### Information provided:
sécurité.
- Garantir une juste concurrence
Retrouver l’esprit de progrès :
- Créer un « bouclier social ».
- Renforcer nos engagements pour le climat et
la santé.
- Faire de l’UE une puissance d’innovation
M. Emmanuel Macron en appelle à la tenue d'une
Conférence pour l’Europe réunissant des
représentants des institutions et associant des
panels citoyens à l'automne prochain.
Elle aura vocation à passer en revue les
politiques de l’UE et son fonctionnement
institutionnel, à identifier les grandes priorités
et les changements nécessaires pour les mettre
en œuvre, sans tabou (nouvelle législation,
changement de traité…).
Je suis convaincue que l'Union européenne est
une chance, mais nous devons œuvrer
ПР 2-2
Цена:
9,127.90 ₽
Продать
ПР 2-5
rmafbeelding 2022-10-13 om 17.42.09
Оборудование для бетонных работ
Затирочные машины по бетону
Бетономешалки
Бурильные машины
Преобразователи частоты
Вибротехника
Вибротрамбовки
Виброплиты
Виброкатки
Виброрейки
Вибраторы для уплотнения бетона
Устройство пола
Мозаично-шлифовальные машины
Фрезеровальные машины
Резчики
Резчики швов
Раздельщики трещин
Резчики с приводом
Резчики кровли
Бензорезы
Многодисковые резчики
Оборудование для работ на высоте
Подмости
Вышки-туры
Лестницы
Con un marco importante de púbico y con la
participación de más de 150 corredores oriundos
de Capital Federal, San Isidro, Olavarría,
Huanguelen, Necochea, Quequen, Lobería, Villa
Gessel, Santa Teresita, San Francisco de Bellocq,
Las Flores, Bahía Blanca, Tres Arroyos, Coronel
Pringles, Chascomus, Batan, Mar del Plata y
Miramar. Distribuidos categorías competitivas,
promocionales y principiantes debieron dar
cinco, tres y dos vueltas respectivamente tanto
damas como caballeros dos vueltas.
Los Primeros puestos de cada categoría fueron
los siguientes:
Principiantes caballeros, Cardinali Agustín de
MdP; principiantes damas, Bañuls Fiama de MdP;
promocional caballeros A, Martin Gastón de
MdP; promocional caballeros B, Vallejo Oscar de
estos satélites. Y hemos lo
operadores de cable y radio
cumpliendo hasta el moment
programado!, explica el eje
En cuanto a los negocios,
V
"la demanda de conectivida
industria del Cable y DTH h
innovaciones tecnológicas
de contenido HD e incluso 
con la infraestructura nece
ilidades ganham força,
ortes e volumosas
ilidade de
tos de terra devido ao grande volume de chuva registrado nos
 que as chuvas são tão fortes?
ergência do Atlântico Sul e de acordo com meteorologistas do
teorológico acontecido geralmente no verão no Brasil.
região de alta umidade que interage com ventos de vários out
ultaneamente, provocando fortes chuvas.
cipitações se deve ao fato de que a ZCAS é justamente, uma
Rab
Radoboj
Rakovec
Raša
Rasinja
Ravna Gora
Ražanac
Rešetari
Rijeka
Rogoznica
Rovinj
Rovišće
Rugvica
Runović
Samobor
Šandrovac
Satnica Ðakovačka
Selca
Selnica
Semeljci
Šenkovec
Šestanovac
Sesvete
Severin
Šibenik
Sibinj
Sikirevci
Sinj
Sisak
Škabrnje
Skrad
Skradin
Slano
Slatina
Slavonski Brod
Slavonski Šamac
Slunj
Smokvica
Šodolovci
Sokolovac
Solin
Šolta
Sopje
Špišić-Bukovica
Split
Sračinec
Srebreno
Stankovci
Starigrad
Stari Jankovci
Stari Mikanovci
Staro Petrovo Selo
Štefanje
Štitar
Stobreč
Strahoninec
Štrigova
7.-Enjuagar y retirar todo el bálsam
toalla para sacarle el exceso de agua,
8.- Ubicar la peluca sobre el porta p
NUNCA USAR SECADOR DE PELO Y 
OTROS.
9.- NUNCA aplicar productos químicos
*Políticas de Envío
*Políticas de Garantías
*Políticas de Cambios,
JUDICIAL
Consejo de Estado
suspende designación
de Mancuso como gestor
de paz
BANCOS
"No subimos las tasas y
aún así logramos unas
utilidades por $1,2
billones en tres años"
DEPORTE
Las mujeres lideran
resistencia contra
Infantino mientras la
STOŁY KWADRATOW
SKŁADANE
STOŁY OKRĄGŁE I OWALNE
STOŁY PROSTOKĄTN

### Exercise goal:
Copy each line above exactly as it stands.

### Answer section:
sécurité.
- Garantir une juste concurrence
Retrouver l’esprit de progrès :
- Créer un « bouclier social ».
- Renforcer nos engagements pour le climat et
la santé.
- Faire de l’UE une puissance d’innovation
M. Emmanuel Macron en appelle à la tenue d'une
Conférence pour l’Europe réunissant des
représentants des institutions et associant des
panels citoyens à l'automne prochain.
Elle aura vocation à passer en revue les
politiques de l’UE et son fonctionnement
institutionnel, à identifier les grandes priorités
et les changements nécessaires pour les mettre
en œuvre, sans tabou (nouvelle législation,
changement de traité…).
Je suis convaincue que l'Union européenne est
une chance, mais nous devons œuvrer
ПР 2-2
Цена:
9,127.90 ₽
Продать
ПР 2-5
rmafbeelding 2022-10-13 om 17.42.09
Оборудование для бетонных работ
Затирочные машины по бетону
Бетономешалки
Бурильные машины
Преобразователи частоты
Вибротехника
Вибротрамбовки
Виброплиты
Виброкатки
Виброрейки
Вибраторы для уплотнения бетона
Устройство пола
Мозаично-шлифовальные машины
Фрезеровальные машины
Резчики
Резчики швов
Раздельщики трещин
Резчики с приводом
Резчики кровли
Бензорезы
Многодисковые резчики
Оборудование для работ на высоте
Подмости
Вышки-туры
Лестницы
Con un marco importante de púbico y con la
participación de más de 150 corredores oriundos
de Capital Federal, San Isidro, Olavarría,
Huanguelen, Necochea, Quequen, Lobería, Villa
Gessel, Santa Teresita, San Francisco de Bellocq,
Las Flores, Bahía Blanca, Tres Arroyos, Coronel
Pringles, Chascomus, Batan, Mar del Plata y
Miramar. Distribuidos categorías competitivas,
promocionales y principiantes debieron dar
cinco, tres y dos vueltas respectivamente tanto
damas como caballeros dos vueltas.
Los Primeros puestos de cada categoría fueron
los siguientes:
Principiantes caballeros, Cardinali Agustín de
MdP; principiantes damas, Bañuls Fiama de MdP;
promocional caballeros A, Martin Gastón de
MdP; promocional caballeros B, Vallejo Oscar de
estos satélites. Y hemos lo
operadores de cable y radio
cumpliendo hasta el moment
programado!, explica el eje
En cuanto a los negocios,
V
"la demanda de conectivida
industria del Cable y DTH h
innovaciones tecnológicas
de contenido HD e incluso 
con la infraestructura nece
ilidades ganham força,
ortes e volumosas
ilidade de
tos de terra devido ao grande volume de chuva registrado nos
 que as chuvas são tão fortes?
ergência do Atlântico Sul e de acordo com meteorologistas do
teorológico acontecido geralmente no verão no Brasil.
região de alta umidade que interage com ventos de vários out
ultaneamente, provocando fortes chuvas.
cipitações se deve ao fato de que a ZCAS é justamente, uma
Rab
Radoboj
Rakovec
Raša
Rasinja
Ravna Gora
Ražanac
Rešetari
Rijeka
Rogoznica
Rovinj
Rovišće
Rugvica
Runović
Samobor
Šandrovac
Satnica Ðakovačka
Selca
Selnica
Semeljci
Šenkovec
Šestanovac
Sesvete
Severin
Šibenik
Sibinj
Sikirevci
Sinj
Sisak
Škabrnje
Skrad
Skradin
Slano
Slatina
Slavonski Brod
Slavonski Šamac
Slunj
Smokvica
Šodolovci
Sokolovac
Solin
Šolta
Sopje
Špišić-Bukovica
Split
Sračinec
Srebreno
Stankovci
Starigrad
Stari Jankovci
Stari Mikanovci
Staro Petrovo Selo
Štefanje
Štitar
Stobreč
Strahoninec
Štrigova
7.-Enjuagar y retirar todo el bálsam
toalla para sacarle el exceso de agua,
8.- Ubicar la peluca sobre el porta p
NUNCA USAR SECADOR DE PELO Y 
OTROS.
9.- NUNCA aplicar productos químicos
*Políticas de Envío
*Políticas de Garantías
*Políticas de Cambios,
JUDICIAL
Consejo de Estado
suspende designación
de Mancuso como gestor
de paz
BANCOS
"No subimos las tasas y
aún así logramos unas
utilidades por $1,2
billones en tres años"
DEPORTE
Las mujeres lideran
resistencia contra
Infantino mientras la
STOŁY KWADRATOW
SKŁADANE
STOŁY OKRĄGŁE I OWALNE
STOŁY PROSTOKĄTN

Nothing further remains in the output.